UN Humanitarian Coordinator Mr. Alain condemns attack on WFP convoy

Humanitarian Coordinator in South Sudan condemns the attack on a WFP boat-convoy in Lakes and calls for an immediate end to repeated acts of violence

Mr. Alain Noudéhou, the Humanitarian Coordinator in South Sudan
Mr. Alain Noudéhou, the Humanitarian Coordinator in South Sudan |Photo: File

Press Release

Oct 7, 2020 (Thessherald)–Mr. Alain Noudéhou, Humanitarian Coordinator in South Sudan, has strongly condemned an unprovoked attack on a WFP boat-convoy on the River Nile in Lakes State, and called for an end to repeated acts of violence which are disrupting life-saving assistance to flood-affected people.

On 5 October, a WFP boat-convoy carrying food for vulnerable people was ambushed by armed actors close to Shambe town in Lakes. The convoy was transporting food from Bor to people affected by floods in Melut and Malakal, Upper Nile.
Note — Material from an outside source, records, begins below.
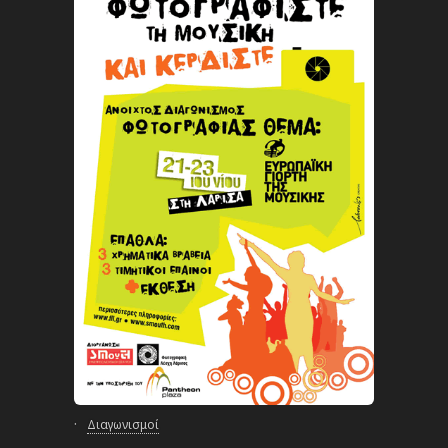
·
Διαγωνισμοί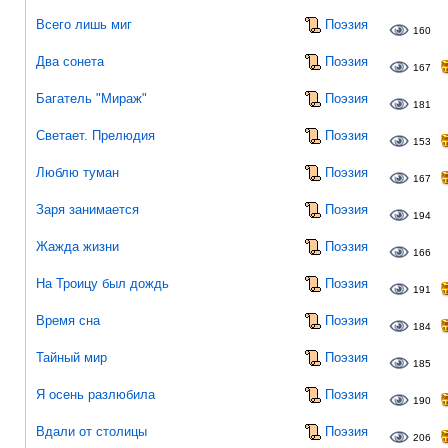
Всего лишь миг
Поэзия
160
Два сонета
Поэзия
167
Багатель "Мираж"
Поэзия
181
Светает. Прелюдия
Поэзия
153
Люблю туман
Поэзия
167
Заря занимается
Поэзия
194
Жажда жизни
Поэзия
166
На Троицу был дождь
Поэзия
191
Время сна
Поэзия
184
Тайный мир
Поэзия
185
Я осень разлюбила
Поэзия
190
Вдали от столицы
Поэзия
206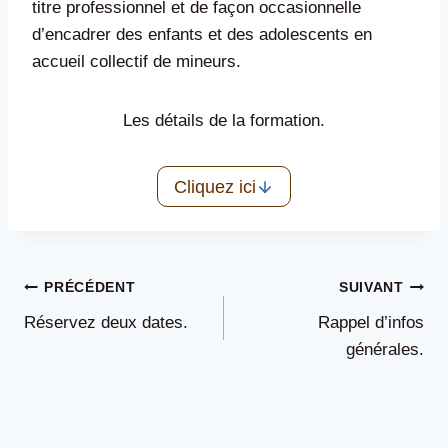
titre professionnel et de façon occasionnelle
d’encadrer des enfants et des adolescents en
accueil collectif de mineurs.
Les détails de la formation.
Cliquez ici
Navigation
PRÉCÉDENT
SUIVANT
Réservez deux dates.
Rappel d’infos
de
générales.
l’article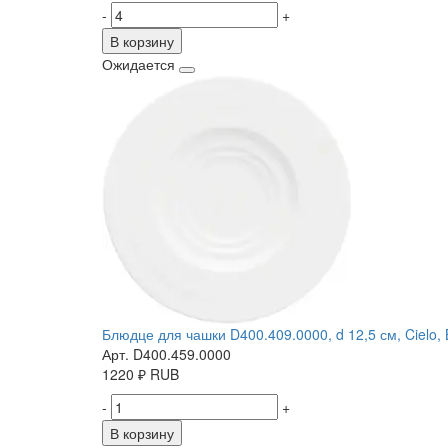
-
+
В корзину
Ожидается
Блюдце для чашки D400.409.0000, d 12,5 см, Cielo, 
Арт. D400.459.0000
1220
₽
RUB
-
+
В корзину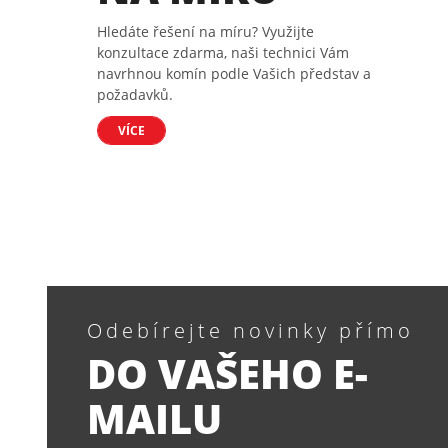
Hledáte řešení na míru? Využijte
konzultace zdarma, naši technici Vám
navrhnou komín podle Vašich představ a
požadavků.
VÍCE
Odebírejte novinky přímo
DO VAŠEHO E-
MAILU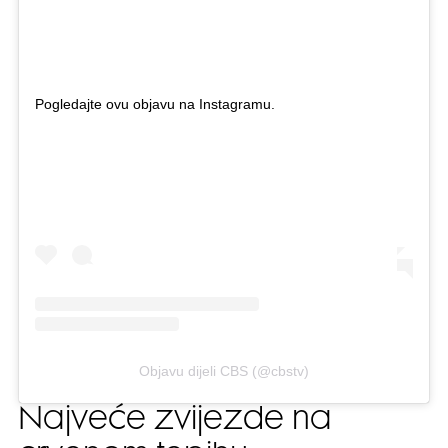
Pogledajte ovu objavu na Instagramu.
Objavu dijeli CBS (@cbstv)
Najveće zvijezde na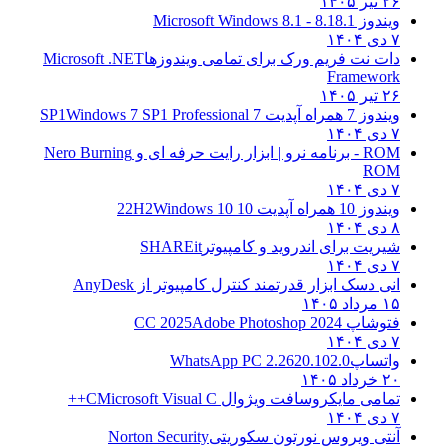
۲۶ تیر ۱۴۰۵
ویندوز 8.1
8.1 - Microsoft Windows 8.1
۷ دی ۱۴۰۴
دات نت فریم ورک برای تمامی ویندوزها
Microsoft .NET
Framework
۲۶ تیر ۱۴۰۵
ویندوز 7 همراه آپدیت 7 SP1
Windows 7 SP1 Professional
۷ دی ۱۴۰۴
ROM - برنامه نرو | ابزار رایت حرفه ای و
Nero Burning
ROM
۷ دی ۱۴۰۴
ویندوز 10 همراه آپدیت 10 22H2
Windows 10
۸ دی ۱۴۰۴
شیریت برای اندروید و کامپیوتر
SHAREit
۷ دی ۱۴۰۴
انی دسک ابزار قدرتمند کنترل کامپیوتر از
AnyDesk
۱۵ مرداد ۱۴۰۵
فتوشاپ CC 2025
Adobe Photoshop 2024
۷ دی ۱۴۰۴
واتساپ
WhatsApp PC 2.2620.102.0
۲۰ خرداد ۱۴۰۵
تمامی مایکروسافت ویژوال C
Microsoft Visual C++
۷ دی ۱۴۰۴
آنتی ویروس نورتون سکوریتی
Norton Security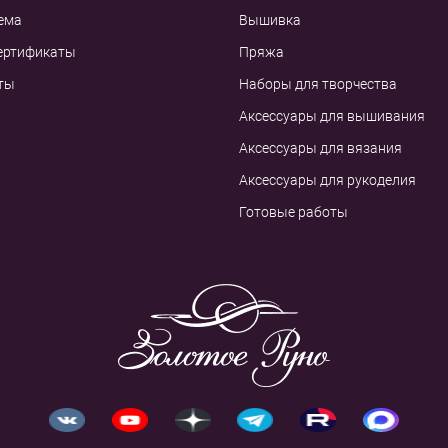
ема
Вышивка
ертификаты
Пряжа
ты
Наборы для творчества
Аксессуары для вышивания
Аксессуары для вязания
Аксессуары для рукоделия
Готовые работы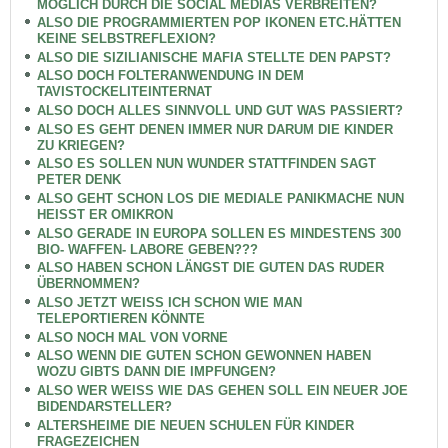
MÖGLICH DURCH DIE SOCIAL MEDIAS VERBREITEN?
ALSO DIE PROGRAMMIERTEN POP IKONEN ETC.HÄTTEN
KEINE SELBSTREFLEXION?
ALSO DIE SIZILIANISCHE MAFIA STELLTE DEN PAPST?
ALSO DOCH FOLTERANWENDUNG IN DEM
TAVISTOCKELITEINTERNAT
ALSO DOCH ALLES SINNVOLL UND GUT WAS PASSIERT?
ALSO ES GEHT DENEN IMMER NUR DARUM DIE KINDER
ZU KRIEGEN?
ALSO ES SOLLEN NUN WUNDER STATTFINDEN SAGT
PETER DENK
ALSO GEHT SCHON LOS DIE MEDIALE PANIKMACHE NUN
HEISST ER OMIKRON
ALSO GERADE IN EUROPA SOLLEN ES MINDESTENS 300
BIO- WAFFEN- LABORE GEBEN???
ALSO HABEN SCHON LÄNGST DIE GUTEN DAS RUDER
ÜBERNOMMEN?
ALSO JETZT WEISS ICH SCHON WIE MAN
TELEPORTIEREN KÖNNTE
ALSO NOCH MAL VON VORNE
ALSO WENN DIE GUTEN SCHON GEWONNEN HABEN
WOZU GIBTS DANN DIE IMPFUNGEN?
ALSO WER WEISS WIE DAS GEHEN SOLL EIN NEUER JOE
BIDENDARSTELLER?
ALTERSHEIME DIE NEUEN SCHULEN FÜR KINDER
FRAGEZEICHEN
The impact of the gunfire resulted in one cargo vessel being sunk with its cargo of much needed humanitarian supplies.

During this attack, three of the cargo vessel staff suffered gunshot injuries and one person is missing and presumed killed.

“The violence against humanitarian workers must stop. I strongly condemn this attack on a humanitarian convoy that was transporting food to flood-affected people.

Perpetrators must be brought to justice. I call upon the Government and all parties to protect humanitarians and people supporting the efforts to provide assistance to the millions of people who are in need,” said Mr. Noudéhou.

Some 800,000 people have been affected by flooding in South Sudan since July. A total of 37 of counties out of 78 are affected with many areas still underwater and people are unable to tend to their lands and livestock. An estimated 368,000 have been displaced. Women and children are the most affected.

“I stand by WFP and all humanitarians working on the frontline to provide life-saving assistance. Humanitarians workers continue to work in difficult conditions to reach communities affected by the floods, but we need unimpeded access and be able to work in a safe environment.” Noudéhou concluded.